In [1665]: symb2freq                                                                                                                                                                                       
Out[1665]: {'++--': 4, '-+-+-': 2, '--': 1, '+-++++++': 1, '----++-+--': 1, '--+-': 1}

which i built manually.

I think this is a hard problem, so thanks in advance for any advice on how to tackle this issue.

I wrote this code to show that you can use variable length codes to decode a huffman code to the pattern shown, which i use to recreate the number 1009732533765201 in half the size. I created the sym2freq manually and need help on ideas on how to create it programmatically so i can achieve better compression than set grouping sizes.
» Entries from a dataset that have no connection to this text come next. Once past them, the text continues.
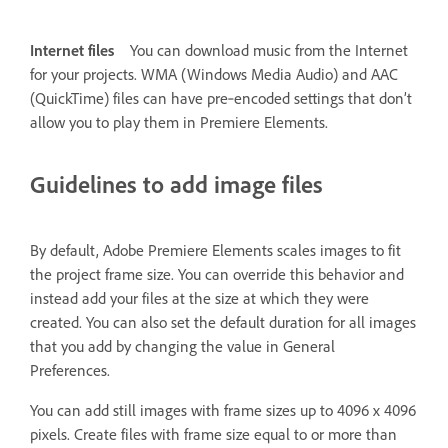
Internet files
You can download music from the Internet
for your projects. WMA (Windows Media Audio) and AAC
(QuickTime) files can have pre‑encoded settings that don’t
allow you to play them in Premiere Elements.
Guidelines to add image files
By default, Adobe Premiere Elements scales images to fit
the project frame size. You can override this behavior and
instead add your files at the size at which they were
created. You can also set the default duration for all images
that you add by changing the value in General
Preferences.
You can add still images with frame sizes up to 4096 x 4096
pixels. Create files with frame size equal to or more than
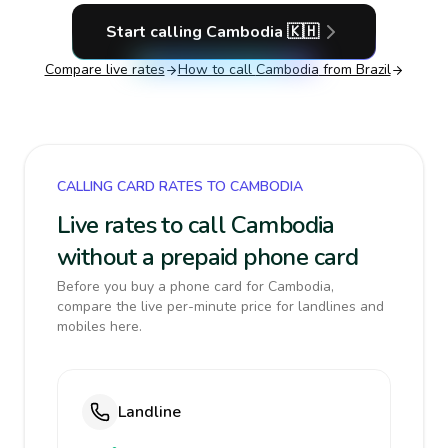
Start calling
Cambodia
🇰🇭
Compare live rates
How to call
Cambodia
from Brazil
CALLING CARD RATES TO CAMBODIA
Live rates to call Cambodia
without a prepaid phone card
Before you buy a phone card for Cambodia,
compare the live per-minute price for landlines and
mobiles here.
Landline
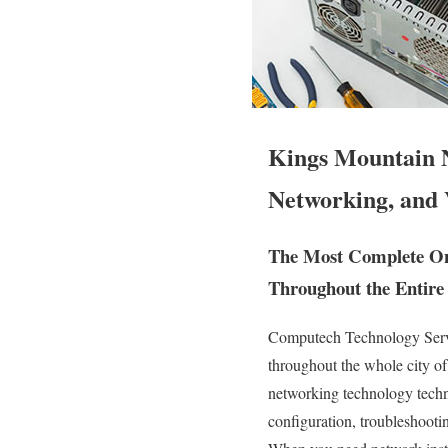
Kings Mountain N
Networking, and 
The Most Complete On 
Throughout the Entire 
Computech Technology Servic
throughout the whole city 
networking technology technic
configuration, troubleshooti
I have a program that creates a mathematical pattern to recreate a number, and i'm looking to create variable length codes to best represent those patterns which are in the format of + and - 's

# Incorporated a better method of rebuilding the string from RoyM
# Uncompresses the number: 1009732533765201
# which has the binary:
# 0b11100101100101100010101100111111100100010001010001
# Our compressed binary is:
# 110011111000011010110011
# We compress a variable length pattern that is decoded 
# to try to achieve nearly as good compression (maybe better in this case )and to more importantly 
# to compare compression as this is a different approach
# to that of binary compression of Huffman using XOR Patterns
# S is a representation of XOR math that is required to rebuild the original number
# so we don't compress the number itself, we compress the XOR math to rebuild the number
# instead

s={'11': '++--', '01': '-+-+-', '000': '+-++++++', '001': '--', '100': '--+-', '101': '----++-+--'}
compressed_binary='110011111000011010110011'

def decodepattern(pattern, j=1):
   x=2
   for c in range(len(pattern)):
     if pattern[c]=='+' or pattern[c]=='1':
       j^=x
     else:
       j^=-x
     x<<=1
   return abs(j)


i = 0
j = 0
uncompressed_string = ''
while(j<len(compressed_binary)):
    if compressed_binary[i:j] in s:
        uncompressed_string += s[compressed_binary[i:j]]
        i = j
    else:
        j += 1
uncompressed_string += s[compressed_binary[i:j]]
answer = decodepattern(uncompressed_string)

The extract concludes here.